• [Dataset entries]:
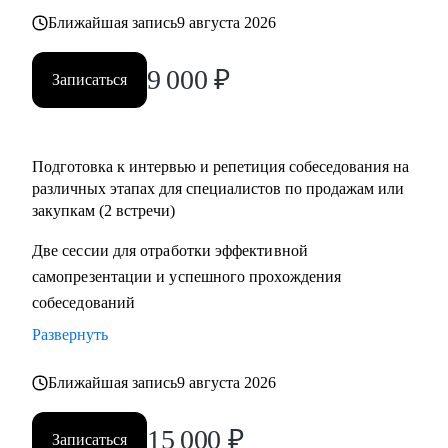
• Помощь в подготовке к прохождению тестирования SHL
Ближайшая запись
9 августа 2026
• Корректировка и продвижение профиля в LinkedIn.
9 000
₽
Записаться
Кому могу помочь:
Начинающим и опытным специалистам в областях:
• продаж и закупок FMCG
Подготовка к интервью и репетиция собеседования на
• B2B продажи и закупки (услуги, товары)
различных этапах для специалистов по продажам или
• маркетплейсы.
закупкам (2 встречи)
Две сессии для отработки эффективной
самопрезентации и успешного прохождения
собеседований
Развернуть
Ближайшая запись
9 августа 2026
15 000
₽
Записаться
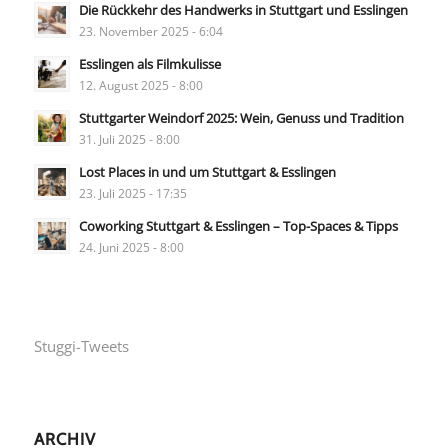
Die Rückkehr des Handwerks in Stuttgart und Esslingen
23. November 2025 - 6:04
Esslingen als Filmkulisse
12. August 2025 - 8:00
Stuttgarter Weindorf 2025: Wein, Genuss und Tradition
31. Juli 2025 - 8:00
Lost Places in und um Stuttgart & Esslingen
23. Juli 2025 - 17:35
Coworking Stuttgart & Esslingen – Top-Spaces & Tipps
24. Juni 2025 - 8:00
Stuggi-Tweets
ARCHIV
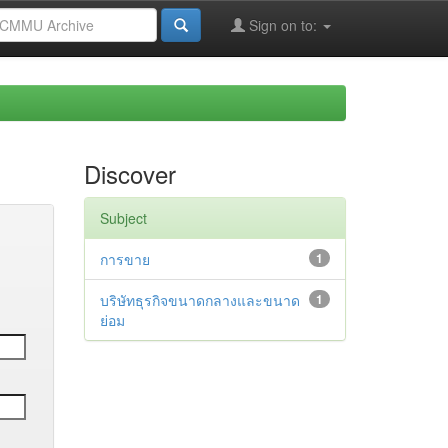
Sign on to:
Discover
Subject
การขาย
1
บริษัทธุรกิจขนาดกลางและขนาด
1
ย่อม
==
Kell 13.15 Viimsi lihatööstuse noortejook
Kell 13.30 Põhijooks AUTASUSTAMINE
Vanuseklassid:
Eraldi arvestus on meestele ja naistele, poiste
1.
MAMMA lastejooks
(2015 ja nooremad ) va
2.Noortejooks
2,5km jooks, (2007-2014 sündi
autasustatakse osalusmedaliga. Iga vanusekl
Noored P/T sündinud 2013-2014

• [Exercise directions]: The expected answer is a copy of each line in the records that holds the word "Kell".

• [Written response]:
Kell 13.15 Viimsi lihatööstuse noortejook
Kell 13.30 Põhijooks AUTASUSTAMINE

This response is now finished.